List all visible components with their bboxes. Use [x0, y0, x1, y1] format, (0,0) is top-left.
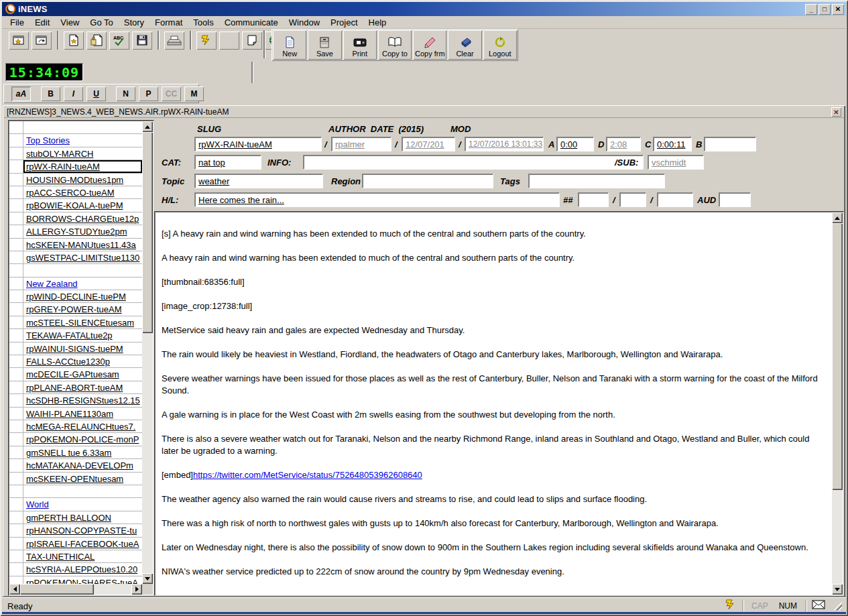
- scroll-right-icon[interactable]: [131, 584, 142, 595]
- story-list-item[interactable]: Top Stories: [9, 134, 142, 147]
- story-list-item[interactable]: [9, 485, 142, 498]
- story-list-item[interactable]: rpWAINUI-SIGNS-tuePM: [9, 343, 142, 355]
- mail-envelope-icon[interactable]: [812, 600, 825, 612]
- row-selector[interactable]: [9, 563, 23, 575]
- story-close-icon[interactable]: ✕: [831, 107, 841, 117]
- row-selector[interactable]: [9, 538, 23, 550]
- scroll-down-icon[interactable]: [142, 573, 153, 584]
- bold-button[interactable]: B: [41, 86, 60, 101]
- story-title[interactable]: rpWX-RAIN-tueAM: [23, 160, 142, 172]
- row-selector[interactable]: [9, 355, 23, 367]
- row-selector[interactable]: [9, 251, 23, 263]
- maximize-button[interactable]: □: [819, 4, 831, 15]
- story-list-item[interactable]: rpWIND-DECLINE-tuePM: [9, 290, 142, 303]
- story-list-item[interactable]: rpBOWIE-KOALA-tuePM: [9, 199, 142, 212]
- story-title[interactable]: rpPLANE-ABORT-tueAM: [23, 381, 142, 393]
- row-selector[interactable]: [9, 485, 23, 497]
- story-title[interactable]: World: [23, 498, 142, 510]
- row-selector[interactable]: [9, 420, 23, 432]
- story-list-item[interactable]: stubOLY-MARCH: [9, 147, 142, 160]
- presenter-button[interactable]: P: [139, 86, 158, 101]
- print-icon[interactable]: [164, 32, 184, 50]
- open-window-icon[interactable]: [32, 32, 52, 50]
- story-list-item[interactable]: rpPOKEMON-POLICE-monP: [9, 433, 142, 446]
- story-title[interactable]: New Zealand: [23, 278, 142, 290]
- story-list-item[interactable]: gsWESTPAC-LIMITStue1130: [9, 251, 142, 264]
- resize-grip[interactable]: [833, 602, 842, 611]
- story-title[interactable]: ALLERGY-STUDYtue2pm: [23, 225, 142, 237]
- queue-hscrollbar-thumb[interactable]: [20, 584, 94, 595]
- menu-item[interactable]: File: [5, 16, 29, 29]
- row-selector[interactable]: [9, 408, 23, 420]
- sub-field[interactable]: vschmidt: [648, 155, 704, 170]
- story-title[interactable]: hcMEGA-RELAUNCHtues7.: [23, 420, 142, 432]
- row-selector[interactable]: [9, 160, 23, 172]
- story-title[interactable]: [23, 121, 142, 133]
- row-selector[interactable]: [9, 199, 23, 211]
- story-title[interactable]: rpPOKEMON-SHARES-tueA: [23, 576, 142, 584]
- story-list-item[interactable]: mcDECILE-GAPtuesam: [9, 368, 142, 381]
- menu-item[interactable]: Format: [149, 16, 188, 29]
- story-list-item[interactable]: rpACC-SERCO-tueAM: [9, 186, 142, 199]
- aud-field[interactable]: [719, 192, 751, 207]
- story-title[interactable]: hcMATAKANA-DEVELOPm: [23, 459, 142, 471]
- row-selector[interactable]: [9, 368, 23, 380]
- story-list-item[interactable]: World: [9, 498, 142, 511]
- story-list-item[interactable]: rpWX-RAIN-tueAM: [9, 160, 142, 173]
- spell-check-icon[interactable]: ABC: [109, 32, 129, 50]
- story-title[interactable]: [23, 485, 142, 497]
- story-list-item[interactable]: hcSYRIA-ALEPPOtues10.20: [9, 563, 142, 576]
- story-title[interactable]: TAX-UNETHICAL: [23, 550, 142, 562]
- body-vertical-scrollbar[interactable]: [832, 212, 843, 595]
- story-title[interactable]: rpPOKEMON-POLICE-monP: [23, 433, 142, 445]
- story-list-item[interactable]: rpPOKEMON-SHARES-tueA: [9, 576, 142, 584]
- scroll-up-icon[interactable]: [142, 121, 153, 132]
- row-selector[interactable]: [9, 225, 23, 237]
- story-list-item[interactable]: hcSKEEN-MANUtues11.43a: [9, 239, 142, 251]
- notes-page-icon[interactable]: [242, 32, 262, 50]
- row-selector[interactable]: [9, 329, 23, 341]
- body-scrollbar-thumb[interactable]: [832, 223, 843, 490]
- story-title[interactable]: FALLS-ACCtue1230p: [23, 355, 142, 367]
- author-field[interactable]: rpalmer: [331, 137, 391, 151]
- story-title[interactable]: rpBOWIE-KOALA-tuePM: [23, 199, 142, 211]
- story-title[interactable]: gmPERTH BALLOON: [23, 511, 142, 523]
- queue-scrollbar-thumb[interactable]: [142, 132, 153, 333]
- menu-item[interactable]: Communicate: [219, 16, 284, 29]
- story-list-item[interactable]: ALLERGY-STUDYtue2pm: [9, 225, 142, 238]
- row-selector[interactable]: [9, 498, 23, 510]
- story-list-item[interactable]: rpHANSON-COPYPASTE-tu: [9, 524, 142, 537]
- row-selector[interactable]: [9, 186, 23, 198]
- row-selector[interactable]: [9, 264, 23, 276]
- row-selector[interactable]: [9, 381, 23, 393]
- closed-caption-button[interactable]: CC: [162, 86, 181, 101]
- hash3-field[interactable]: [657, 192, 693, 207]
- region-field[interactable]: [362, 174, 493, 188]
- scroll-left-icon[interactable]: [9, 584, 20, 595]
- hash1-field[interactable]: [578, 192, 609, 207]
- underline-button[interactable]: U: [86, 86, 106, 101]
- clear-button[interactable]: Clear: [448, 30, 481, 60]
- row-selector[interactable]: [9, 446, 23, 458]
- save-button[interactable]: Save: [308, 30, 341, 60]
- menu-item[interactable]: Story: [119, 16, 149, 29]
- print-button[interactable]: Print: [343, 30, 377, 60]
- row-selector[interactable]: [9, 316, 23, 328]
- row-selector[interactable]: [9, 524, 23, 536]
- topic-field[interactable]: weather: [194, 174, 323, 188]
- story-title[interactable]: HOUSING-MODtues1pm: [23, 174, 142, 186]
- d-field[interactable]: 2:08: [606, 137, 641, 151]
- story-list-item[interactable]: hcMATAKANA-DEVELOPm: [9, 459, 142, 472]
- italic-button[interactable]: I: [64, 86, 83, 101]
- menu-item[interactable]: Help: [363, 16, 392, 29]
- row-selector[interactable]: [9, 303, 23, 315]
- row-selector[interactable]: [9, 174, 23, 186]
- story-list-item[interactable]: rpPLANE-ABORT-tueAM: [9, 381, 142, 394]
- story-title[interactable]: stubOLY-MARCH: [23, 147, 142, 160]
- scroll-up-icon[interactable]: [832, 212, 843, 223]
- machine-control-button[interactable]: M: [184, 86, 204, 101]
- story-list-item[interactable]: TAX-UNETHICAL: [9, 550, 142, 563]
- story-list-item[interactable]: mcSKEEN-OPENtuesam: [9, 473, 142, 485]
- save-disk-icon[interactable]: [132, 32, 152, 50]
- queue-horizontal-scrollbar[interactable]: [9, 584, 142, 595]
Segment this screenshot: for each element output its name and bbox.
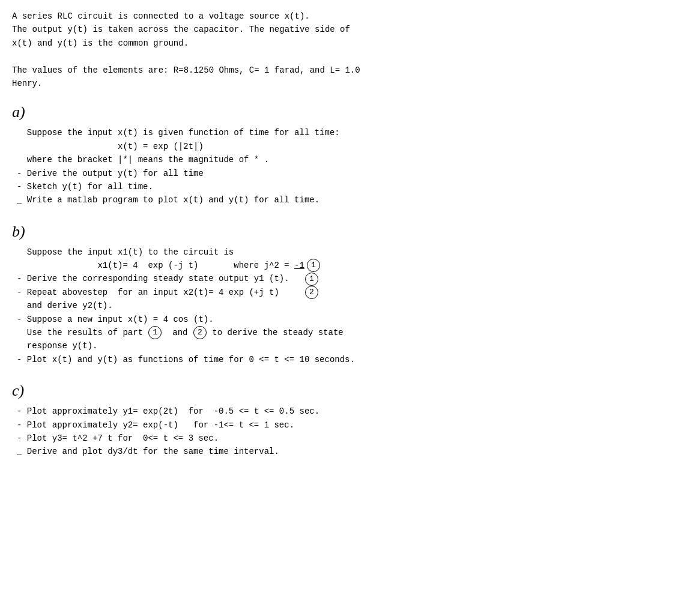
section-b-content: Suppose the input x1(t) to the circuit i…	[17, 246, 669, 367]
section-b-x1-row: x1(t)= 4 exp (-j t) where j^2 = -1 1	[17, 259, 669, 272]
section-b-intro: Suppose the input x1(t) to the circuit i…	[17, 246, 669, 259]
circle-1-badge: 1	[307, 259, 320, 272]
section-a-line2: x(t) = exp (|2t|)	[17, 140, 669, 153]
section-b-to-derive: to derive the steady state	[207, 326, 344, 339]
circle-1-use: 1	[148, 326, 162, 339]
section-c-line2: - Plot approximately y2= exp(-t) for -1<…	[17, 418, 669, 432]
section-b: b) Suppose the input x1(t) to the circui…	[12, 217, 669, 367]
section-a-content: Suppose the input x(t) is given function…	[17, 126, 669, 207]
intro-line2: The output y(t) is taken across the capa…	[12, 23, 669, 36]
section-a-line6: _ Write a matlab program to plot x(t) an…	[17, 193, 669, 207]
section-a: a) Suppose the input x(t) is given funct…	[12, 97, 669, 207]
circle-2-ref: 2	[305, 286, 318, 299]
section-c-line4: _ Derive and plot dy3/dt for the same ti…	[17, 445, 669, 458]
section-b-x1-eq: x1(t)= 4 exp (-j t) where j^2 = -1	[17, 259, 304, 272]
section-a-label: a)	[12, 103, 25, 121]
section-b-suppose: - Suppose a new input x(t) = 4 cos (t).	[17, 313, 669, 326]
intro-text: A series RLC circuit is connected to a v…	[12, 10, 669, 23]
section-b-derive-y1: - Derive the corresponding steady state …	[17, 272, 304, 285]
section-c: c) - Plot approximately y1= exp(2t) for …	[12, 376, 669, 459]
section-c-line1: - Plot approximately y1= exp(2t) for -0.…	[17, 405, 669, 418]
intro-line3: x(t) and y(t) is the common ground.	[12, 37, 669, 50]
intro-section: A series RLC circuit is connected to a v…	[12, 10, 669, 90]
section-a-line4: - Derive the output y(t) for all time	[17, 167, 669, 180]
section-c-label: c)	[12, 382, 24, 400]
intro-line4	[12, 50, 669, 63]
intro-line5: The values of the elements are: R=8.1250…	[12, 64, 669, 77]
section-b-and: and	[162, 326, 192, 339]
section-b-label: b)	[12, 223, 25, 241]
page-container: A series RLC circuit is connected to a v…	[12, 10, 669, 459]
section-c-line3: - Plot y3= t^2 +7 t for 0<= t <= 3 sec.	[17, 432, 669, 445]
section-b-plot: - Plot x(t) and y(t) as functions of tim…	[17, 353, 669, 366]
section-b-repeat: - Repeat abovestep for an input x2(t)= 4…	[17, 286, 304, 299]
section-b-use-part: Use the results of part	[17, 326, 148, 339]
section-a-line1: Suppose the input x(t) is given function…	[17, 126, 669, 139]
section-b-derive-y1-row: - Derive the corresponding steady state …	[17, 272, 669, 285]
circle-1-ref: 1	[305, 273, 318, 286]
section-a-line5: - Sketch y(t) for all time.	[17, 180, 669, 193]
section-c-content: - Plot approximately y1= exp(2t) for -0.…	[17, 405, 669, 459]
section-a-line3: where the bracket |*| means the magnitud…	[17, 153, 669, 166]
section-b-response: response y(t).	[17, 339, 669, 352]
section-b-derive-y2: and derive y2(t).	[17, 299, 669, 312]
intro-line6: Henry.	[12, 77, 669, 90]
circle-2-use: 2	[193, 326, 207, 339]
section-b-repeat-row: - Repeat abovestep for an input x2(t)= 4…	[17, 286, 669, 299]
section-b-use-results-row: Use the results of part 1 and 2 to deriv…	[17, 326, 669, 339]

** Task prompt **
If a line in the entries includes the word "input", copy that line out.

** Task output **
section-b-content: Suppose the input x1(t) to the circuit i…	[17, 246, 669, 367]
section-b-intro: Suppose the input x1(t) to the circuit i…	[17, 246, 669, 259]
section-b: b) Suppose the input x1(t) to the circui…	[12, 217, 669, 367]
section-a-content: Suppose the input x(t) is given function…	[17, 126, 669, 207]
section-a: a) Suppose the input x(t) is given funct…	[12, 97, 669, 207]
section-b-suppose: - Suppose a new input x(t) = 4 cos (t).	[17, 313, 669, 326]
section-b-repeat: - Repeat abovestep for an input x2(t)= 4…	[17, 286, 304, 299]
section-a-line1: Suppose the input x(t) is given function…	[17, 126, 669, 139]
section-b-repeat-row: - Repeat abovestep for an input x2(t)= 4…	[17, 286, 669, 299]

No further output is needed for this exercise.